→ **Exercise brief**:
Read the lines below. Copy out any that hold the string "verão".

→ **Data supplied**:
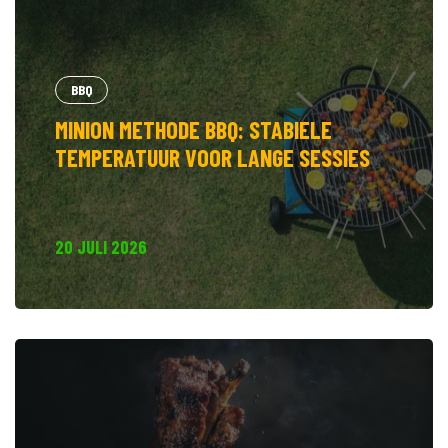
BBQ
MINION METHODE BBQ: STABIELE
TEMPERATUUR VOOR LANGE SESSIES
20 JULI 2026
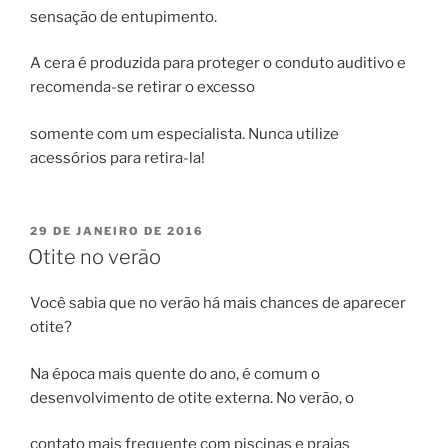
sensação de entupimento.
A cera é produzida para proteger o conduto auditivo e
recomenda-se retirar o excesso
somente com um especialista. Nunca utilize
acessórios para retira-la!
PUBLICADO
29 DE JANEIRO DE 2016
EM
Otite no verão
Você sabia que no verão há mais chances de aparecer
otite?
Na época mais quente do ano, é comum o
desenvolvimento de otite externa. No verão, o
contato mais frequente com piscinas e praias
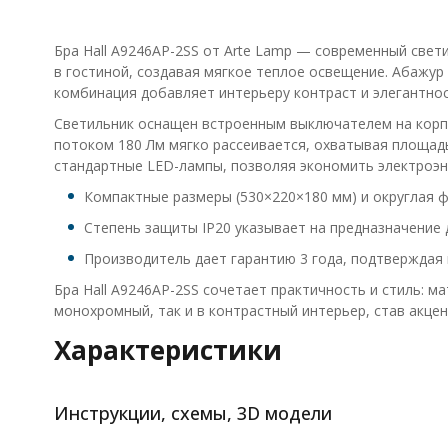
Бра Hall A9246AP-2SS от Arte Lamp — современный све
в гостиной, создавая мягкое теплое освещение. Абажур
комбинация добавляет интерьеру контраст и элегантнос
Светильник оснащен встроенным выключателем на корпу
потоком 180 Лм мягко рассеивается, охватывая площад
стандартные LED-лампы, позволяя экономить электроэн
Компактные размеры (530×220×180 мм) и округлая 
Степень защиты IP20 указывает на предназначение 
Производитель дает гарантию 3 года, подтверждая 
Бра Hall A9246AP-2SS сочетает практичность и стиль: м
монохромный, так и в контрастный интерьер, став акце
Характеристики
Инструкции, схемы, 3D модели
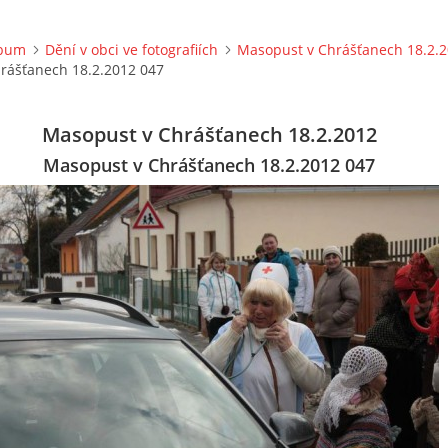
lbum
Dění v obci ve fotografiích
Masopust v Chrášťanech 18.2.
rášťanech 18.2.2012 047
Masopust v Chrášťanech 18.2.2012
Masopust v Chrášťanech 18.2.2012 047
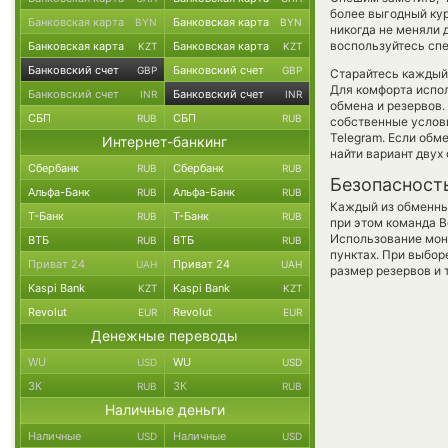
более выгодный ку
Банковская карта
Банковская карта
BYN
BYN
никогда не меняли 
воспользуйтесь спе
Банковская карта
Банковская карта
KZT
KZT
Банковский счет
Банковский счет
GBP
GBP
Старайтесь каждый
Для комфорта испол
Банковский счет
Банковский счет
INR
INR
обмена и резервов.
СБП
СБП
RUB
RUB
собственные услови
Telegram. Если обм
Интернет-банкинг
найти вариант двух
Сбербанк
Сбербанк
RUB
RUB
Безопасност
Альфа-Банк
Альфа-Банк
RUB
RUB
Каждый из обменны
Т-Банк
Т-Банк
RUB
RUB
при этом команда 
Использование мон
ВТБ
ВТБ
RUB
RUB
пунктах. При выбор
Приват 24
Приват 24
UAH
UAH
размер резервов и 
Kaspi Bank
Kaspi Bank
KZT
KZT
Revolut
Revolut
EUR
EUR
Денежные переводы
WU
WU
USD
USD
ЗК
ЗК
RUB
RUB
Наличные деньги
Наличные
Наличные
USD
USD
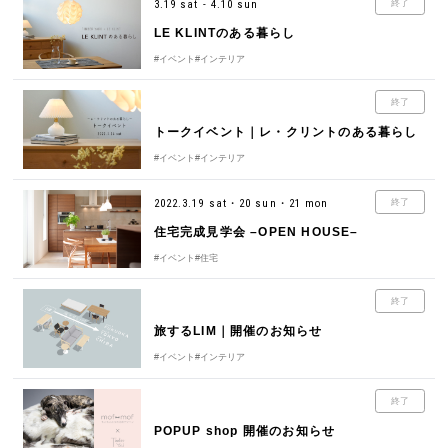
3.19 sat - 4.10 sun
終了
LE KLINTのある暮らし
#イベント
#インテリア
終了
トークイベント｜レ・クリントのある暮らし
#イベント
#インテリア
2022.3.19 sat・20 sun・21 mon
終了
住宅完成見学会 –OPEN HOUSE–
#イベント
#住宅
終了
旅するLIM｜開催のお知らせ
#イベント
#インテリア
終了
POPUP shop 開催のお知らせ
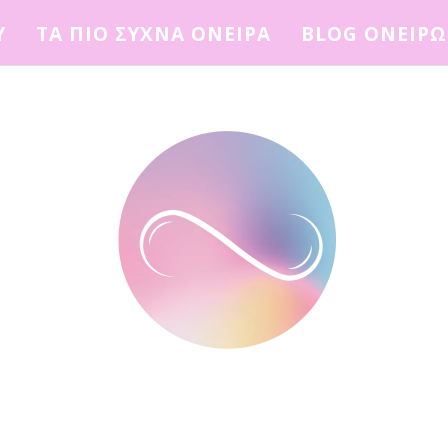
Υ
ΤΑ ΠΙΟ ΣΥΧΝΑ ΟΝΕΙΡΑ
BLOG ΟΝΕΙΡ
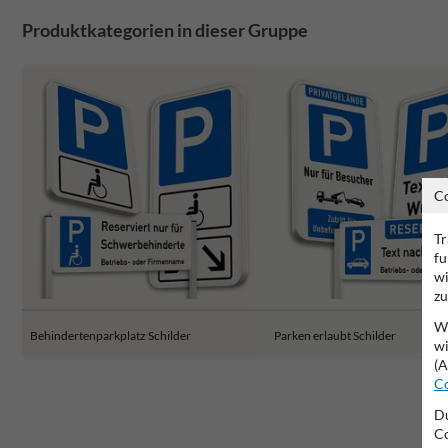
Produktkategorien in dieser Gruppe
C
Tr
fu
wi
zu
Wi
Behindertenparkplatz Schilder
Parken erlaubt Schilder
wi
(A
Co
Du
Co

→ **Response for this exercise**:
Otite no verão
Você sabia que no verão há mais chances de aparecer
desenvolvimento de otite externa. No verão, o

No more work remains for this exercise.